According to some in the real estate industry, the broad application of the prevailing wage requirements to the entire project would increase the cost of a Brownfield redevelopment project significantly - as much as 20 to 30 percent. Developers and businesses, already facing considerable risk and expense associated with Brownfield redevelopment, simply can’t afford these additional costs. In the past few years, a growing number of municipalities, which have investigated and at least partially remediated Brownfield sites with grants from DECD, have been unable to find businesses or developers willing to acquire and redevelop these sites. Likewise, some developers who have been awarded brownfield financial assistance from DECD have returned the funds and put their projects on hold, because the prevailing wage requirements have made their projects financially infeasible.
Among other things, Section 160 of the Implementer Bill corrects this problem. It amends subsection (f) of Section 31-53c to provide that on projects receiving DECD-qualifying brownfield financial assistance, the prevailing wage requirements will now be limited to only those remediation, demolition and abatement activities of the project described in the financial assistance contract between the applicant of Brownfield funds and DECD. This limitation provides a bright line for brownfield redevelopers in determining what aspects of their projects will be subject to the prevailing wage laws, and assures them that the vertical construction will be free from the prevailing wage requirements.

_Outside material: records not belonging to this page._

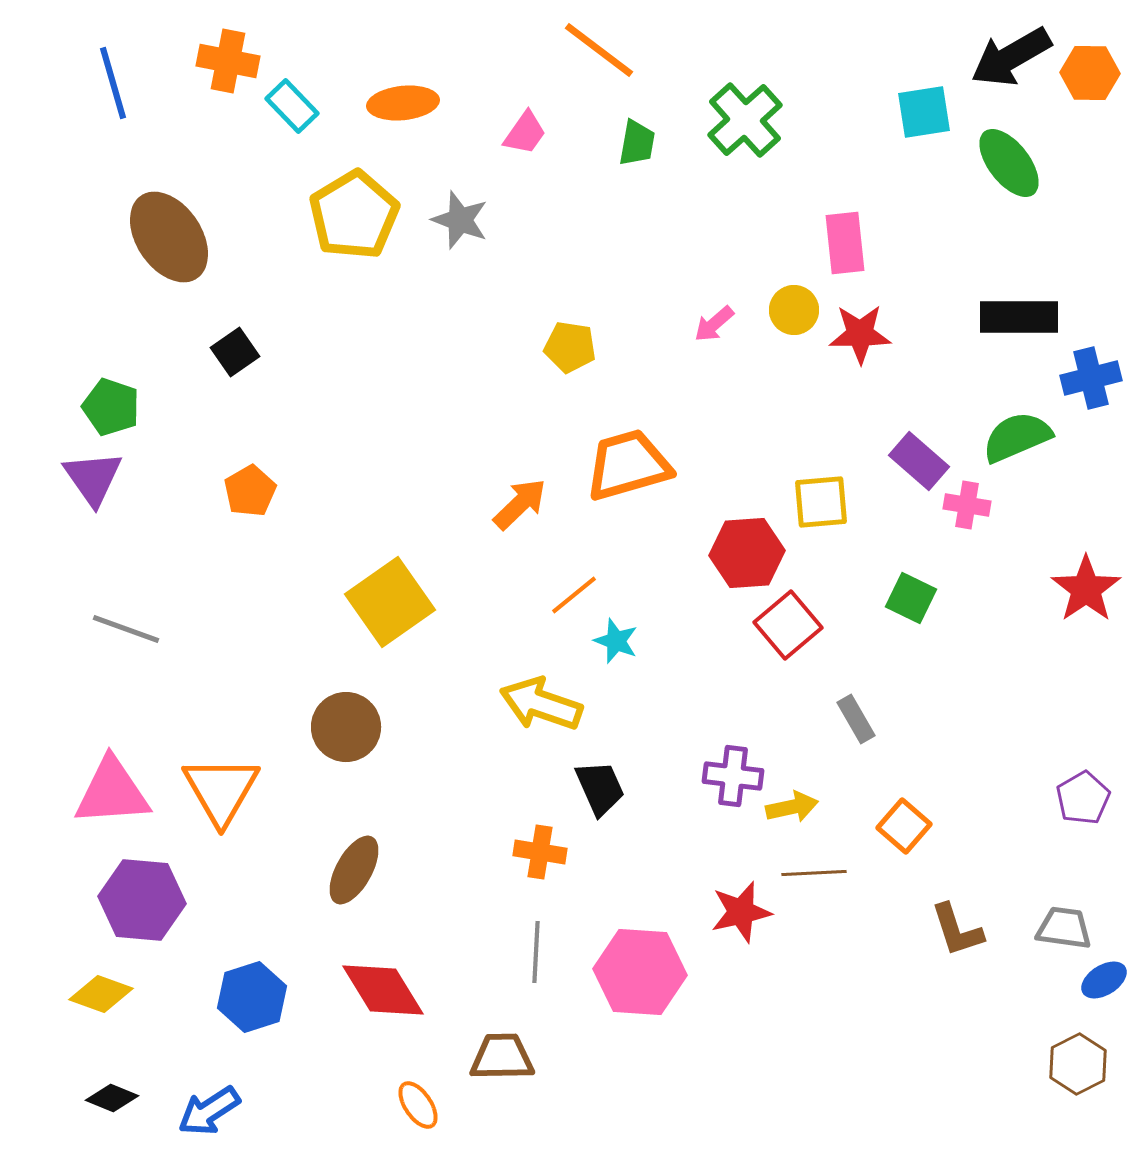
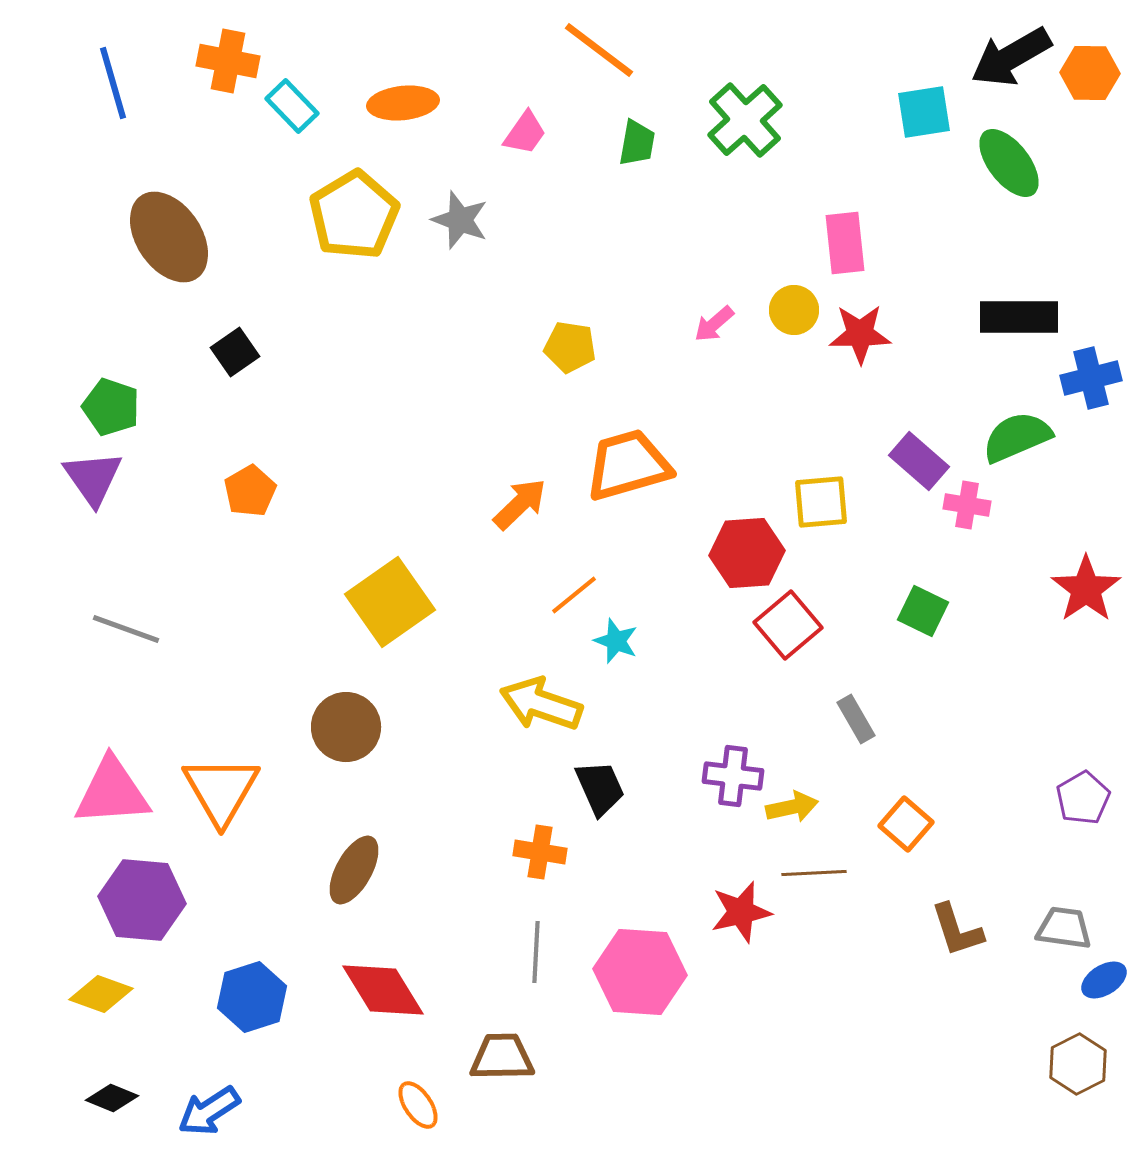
green square at (911, 598): moved 12 px right, 13 px down
orange square at (904, 826): moved 2 px right, 2 px up
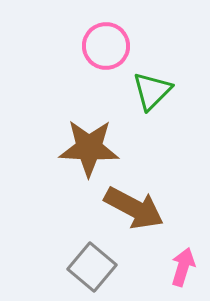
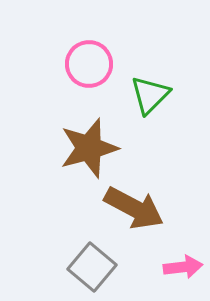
pink circle: moved 17 px left, 18 px down
green triangle: moved 2 px left, 4 px down
brown star: rotated 18 degrees counterclockwise
pink arrow: rotated 66 degrees clockwise
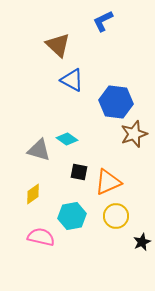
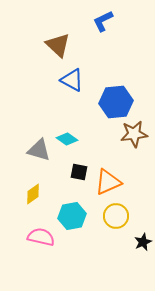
blue hexagon: rotated 12 degrees counterclockwise
brown star: rotated 12 degrees clockwise
black star: moved 1 px right
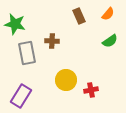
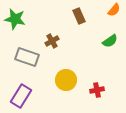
orange semicircle: moved 6 px right, 4 px up
green star: moved 5 px up
brown cross: rotated 32 degrees counterclockwise
gray rectangle: moved 4 px down; rotated 60 degrees counterclockwise
red cross: moved 6 px right
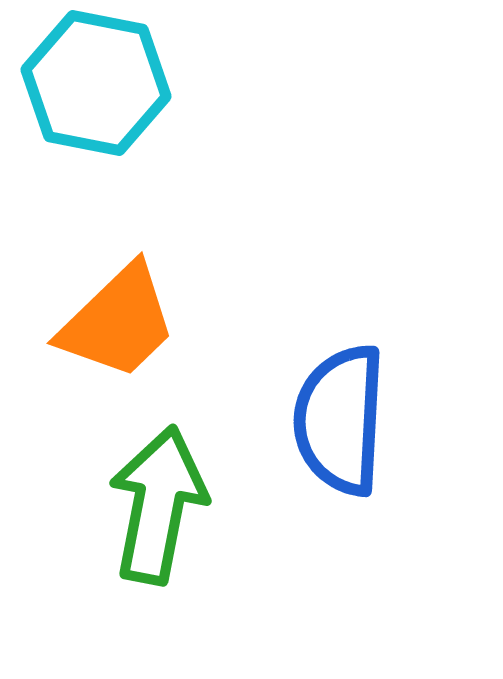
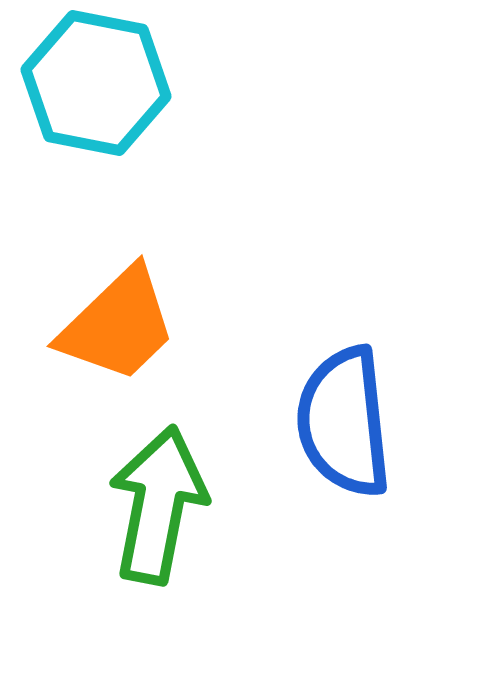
orange trapezoid: moved 3 px down
blue semicircle: moved 4 px right, 2 px down; rotated 9 degrees counterclockwise
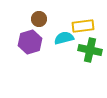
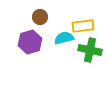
brown circle: moved 1 px right, 2 px up
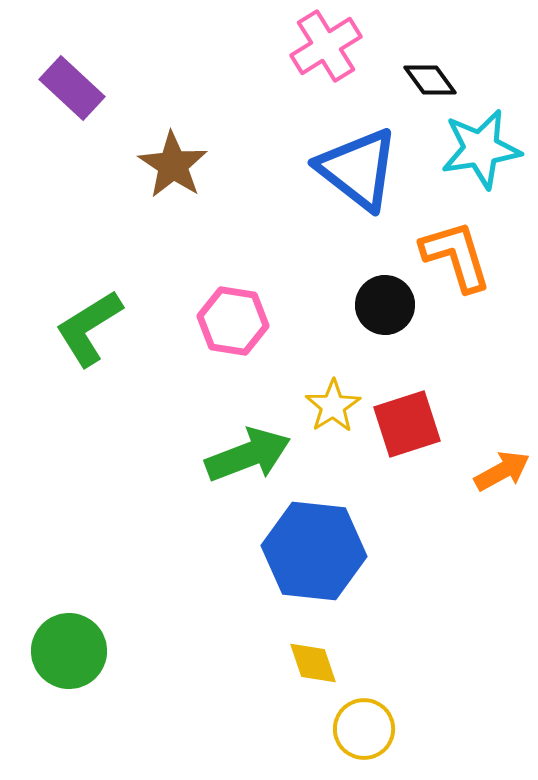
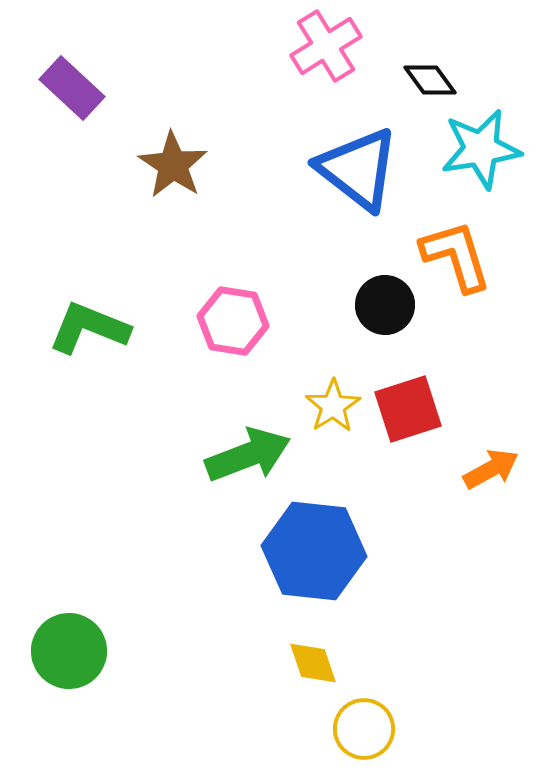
green L-shape: rotated 54 degrees clockwise
red square: moved 1 px right, 15 px up
orange arrow: moved 11 px left, 2 px up
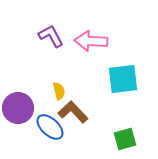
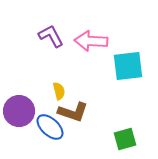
cyan square: moved 5 px right, 13 px up
purple circle: moved 1 px right, 3 px down
brown L-shape: rotated 152 degrees clockwise
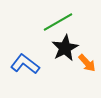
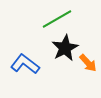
green line: moved 1 px left, 3 px up
orange arrow: moved 1 px right
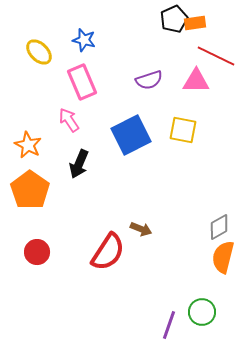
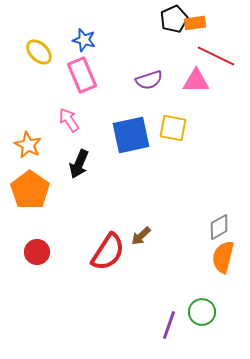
pink rectangle: moved 7 px up
yellow square: moved 10 px left, 2 px up
blue square: rotated 15 degrees clockwise
brown arrow: moved 7 px down; rotated 115 degrees clockwise
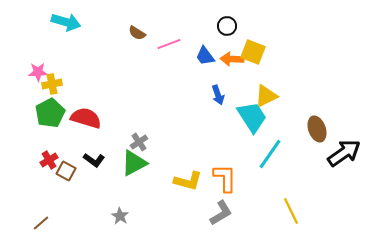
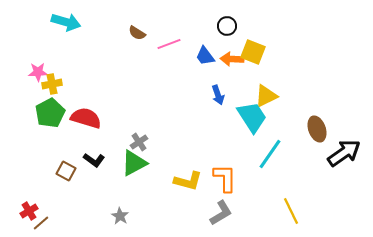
red cross: moved 20 px left, 51 px down
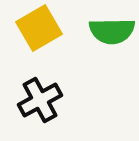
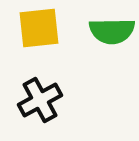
yellow square: rotated 24 degrees clockwise
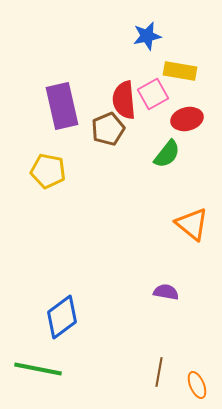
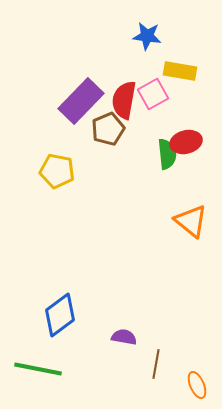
blue star: rotated 20 degrees clockwise
red semicircle: rotated 15 degrees clockwise
purple rectangle: moved 19 px right, 5 px up; rotated 57 degrees clockwise
red ellipse: moved 1 px left, 23 px down
green semicircle: rotated 44 degrees counterclockwise
yellow pentagon: moved 9 px right
orange triangle: moved 1 px left, 3 px up
purple semicircle: moved 42 px left, 45 px down
blue diamond: moved 2 px left, 2 px up
brown line: moved 3 px left, 8 px up
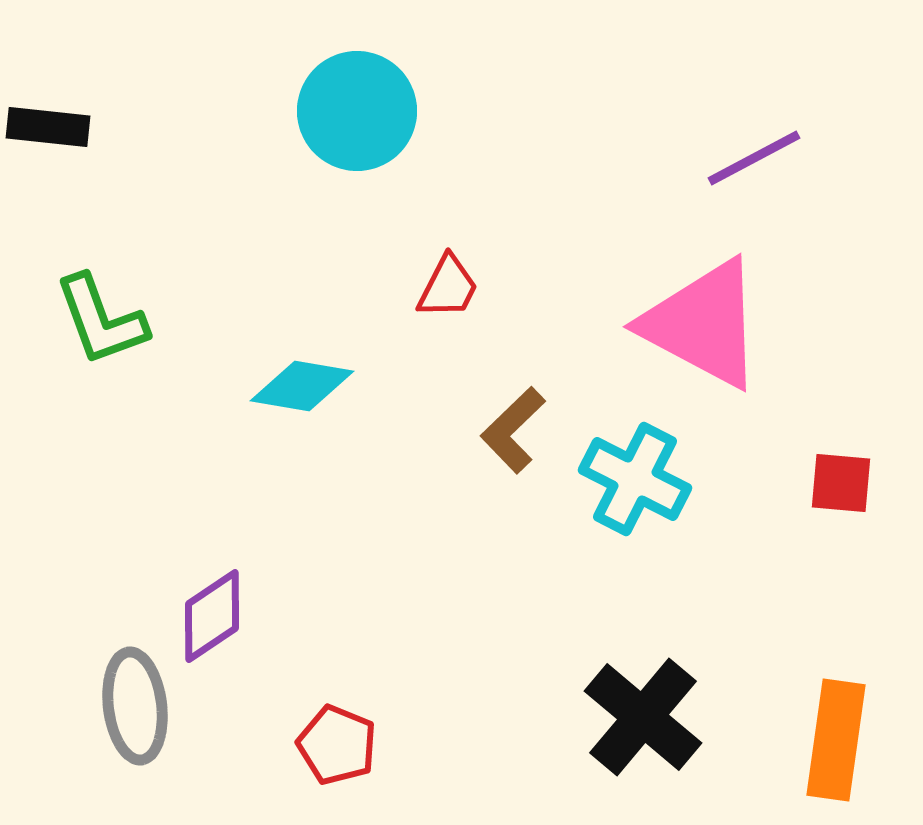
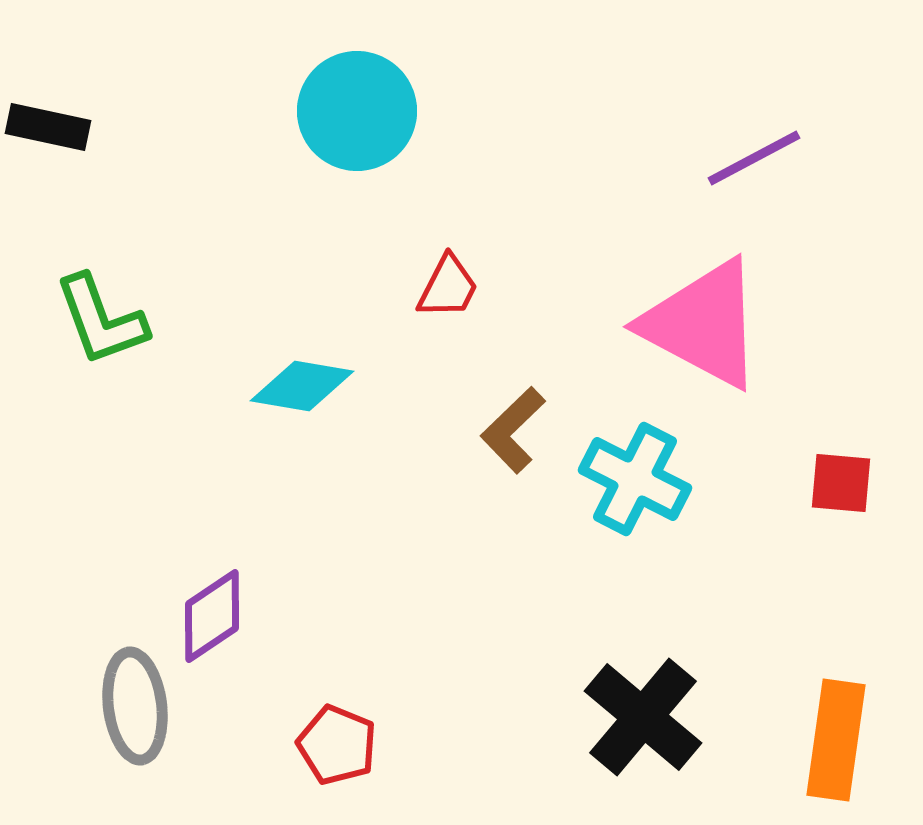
black rectangle: rotated 6 degrees clockwise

Section 160 also clarifies which entities are subject to the prevailing laws under Section 31-53c of the General Statutes. The current version of Section 31-53c provides that any “business organization” that receives qualifying financial assistance from DECD is subject to the prevailing wage laws; however, the definition of “business organization” under subsection (a)(1) is not well drafted and it has created some uncertainty as to which types of entities are included. Section 160 makes clear that public entities, such as municipalities, regional councils of government and certified Connecticut Brownfield Land Banks, are included in the definition of “business organization.” It also excludes from the definition of “business organization” any federally tax-exempt 501(c)(3) nonprofit or 501(c)(6) chamber of commerce that accepts DECD financial assistance for a covered project valued at not more than $10 million, unless it is a remediation, demolition, or pollution abatement project, which presumably will be covered under the revised subsection (f) as noted above.